Faber lands 'mesmerising' exile investigation by Atkins

Faber lands 'mesmerising' exile investigation by Atkins

Faber has landed William Atkins' Exiles: Three Island Journeys, an "empathic exploration" of the banishment of three historical figures.

The publisher acquired UK, Commonwealth and translation rights from Patrick Walsh at the PEW literary agency. Publication is scheduled for 5th May 2022.

Atkins, the author of The Immeasurable World and The Moor (both Faber), has documented his travels to New Caledonia in the Pacific, St Helena in the south Atlantic and Sakhalin off the Siberian coast, to trace the exile of Louise Michel, Zulu prince Dinuzulu kaCetshwayo and Ukrainian revolutionary Lev Shternberg respectively. Each were exiled at the height of European colonialism, and "sacrificed freedom and home to larger ideas of freedom and home".

"[Atkins] illuminates the solidarities that emerged between the exiled subject, on the one hand, and the colonised subject, on the other," the synopsis explains. "Rendering these figures and the places they were forced to occupy in shimmering detail, Atkins reveals deeply human truths about displacement, colonialism and what it means to have and to lose a home."

Laura Hassan, associate publisher, said “I feel extremely lucky to work on this mesmerising book. It is a moving, empathetic exploration of exile that will resonate in our era of mass human displacement. Part biography, part travel, part history, Exiles will cement Atkins’ reputation as one of our greatest writers of place.”
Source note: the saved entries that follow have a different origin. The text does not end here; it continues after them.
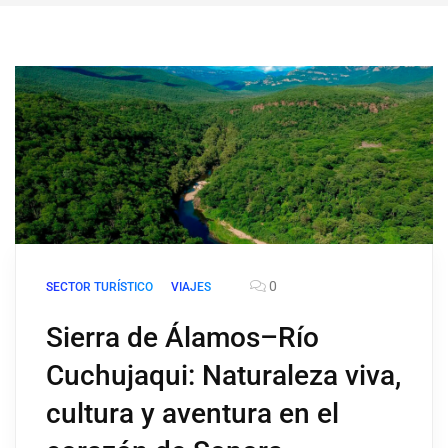
0
SECTOR TURÍSTICO
VIAJES
Sierra de Álamos–Río
Cuchujaqui: Naturaleza viva,
cultura y aventura en el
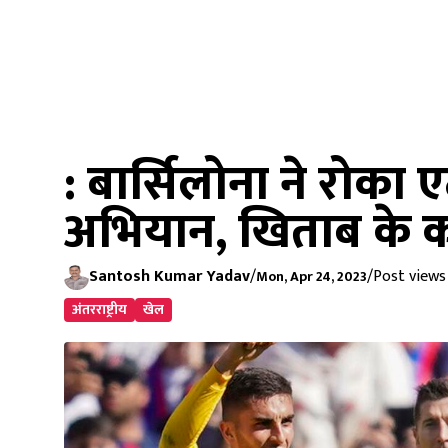
: बार्सिलोना ने रोक
अभियान, खिताब के क
Santosh Kumar Yadav
/
/
Post views 
Mon, Apr 24, 2023
अंतरराष्ट्रीय
खेल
Atkins’ first book, The Moor, was shortlisted for the Wainwright Prize, and his second, The Immeasurable World, won the Stanford Dolman Travel Writing Award. In 2016 he was awarded the British Library Eccles Prize. His journalism and reviews have appeared in Harper’s, the Guardian and the New York Times.

He said: “‘Exile’ is a word that has haunted me all my adult life; this book is my attempt to grapple with its meanings, by following the journeys of three people I came to love and admire."